Un sifflement accueillit ses efforts. Thomas la baptisa princesse de l’hiver et la gratifia d’un baiser au front. Il avait passé un long manteau de laine. Son chapon melon lui allait comme un gant. Comme par un fait exprès, un écharpe mauve était noué autour de son cou.

La longue descente vers le sud de la ville commença. Ils prirent le tramway qui filait sur la sixième avenue. Ils s’arrêtèrent aux Archives, rejoignirent à pied la cinquième avenue pour récupérer le trolleybus. Il descendait la cinquième jusqu’à l’extrême sud de la ville. L’artère était commerçant, les passants se bousculaient, emplissaient les boutiques. Le trolley s’arrêtait souvent. Il marquait chaque arrêt par un sifflet perçant et un coup de frein brusque, les portes s’ouvraient avec des bruits de cornet à piston, les passagers montaient charriant des odeurs de semelles battant le pavé et de sueur. Charlie avait mal au cœur.
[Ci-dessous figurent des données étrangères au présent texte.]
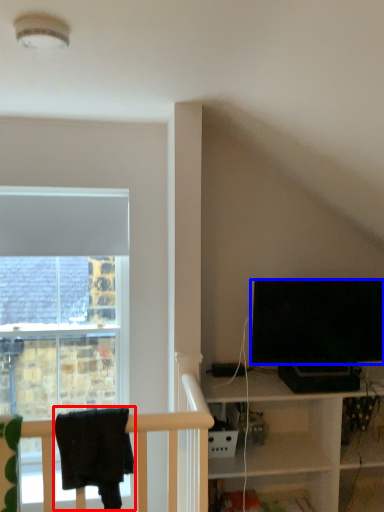 Question: Which object is closer to the camera taking this photo, laundry (highlighted by a red box) or television (highlighted by a blue box)?

Choices:
 (A) laundry
 (B) television

Answer: (A) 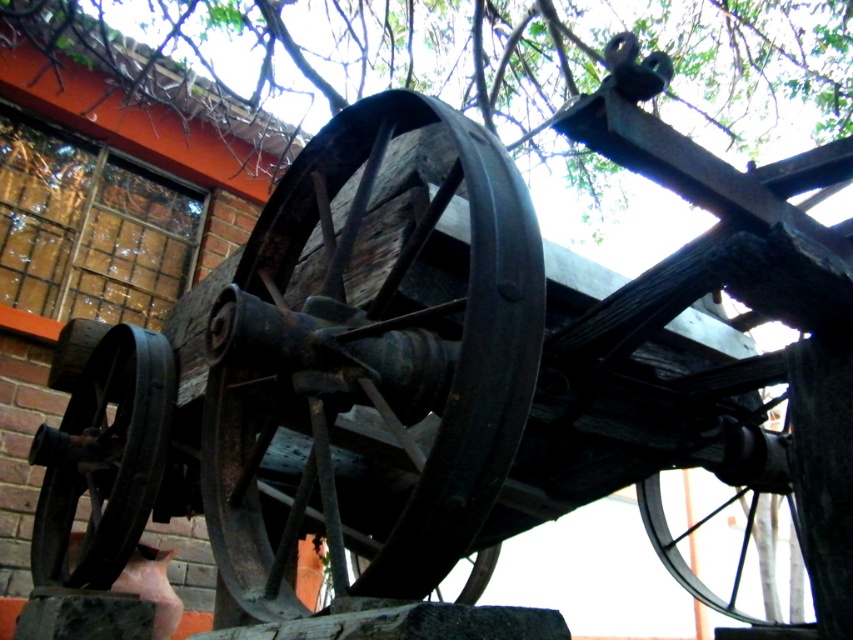 Can you confirm if green wood tree at upper center is shorter than rusty metal wheel at lower left?

No.

Who is positioned more to the right, green wood tree at upper center or rusty metal wheel at lower left?

From the viewer's perspective, green wood tree at upper center appears more on the right side.

What are the coordinates of `green wood tree at upper center` in the screenshot? It's located at (683, 61).

Locate an element on the screen. The width and height of the screenshot is (853, 640). green wood tree at upper center is located at coordinates (683, 61).

Between green wood tree at upper center and rusty metal wheel at lower center, which one is positioned lower?

Positioned lower is rusty metal wheel at lower center.

Is point (547, 99) in front of point (491, 550)?

No.

I want to click on green wood tree at upper center, so click(683, 61).

Locate an element on the screen. green wood tree at upper center is located at coordinates 683,61.

Does rusty metal wheel at lower left appear on the left side of rusty metal wheel at lower center?

Indeed, rusty metal wheel at lower left is positioned on the left side of rusty metal wheel at lower center.

Which is above, rusty metal wheel at lower left or rusty metal wheel at lower center?

Positioned higher is rusty metal wheel at lower left.

Is point (102, 518) behind point (469, 570)?

No, it is not.

Identify the location of rusty metal wheel at lower left. (103, 458).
Ils passèrent non loin des bâtiments municipaux. Charlie s’agita sur son siège en bois verni.

La mairie et ses annexes montaient fières vers le ciel. Blancs pour la plupart, les bâtiments se distinguaient par leurs hautes lignes et leurs fenêtres de verre et d’acier. Si la bibliothèque restait un bâtiment classique, massif et austère à l’extérieur, déployant sa vraie beauté à l’intérieur ; la mairie impressionnait le visiteur dès les premiers pas sur l’esplanade où elle était construite. On y entrait par un porche en argent, sans cesse poli par des petites mains ouvrières pour qu’il ne ternît pas. Il était gardé par quatre dragons majestueux, à peine plus gros que celui du parc mais d’autant plus impressionnants.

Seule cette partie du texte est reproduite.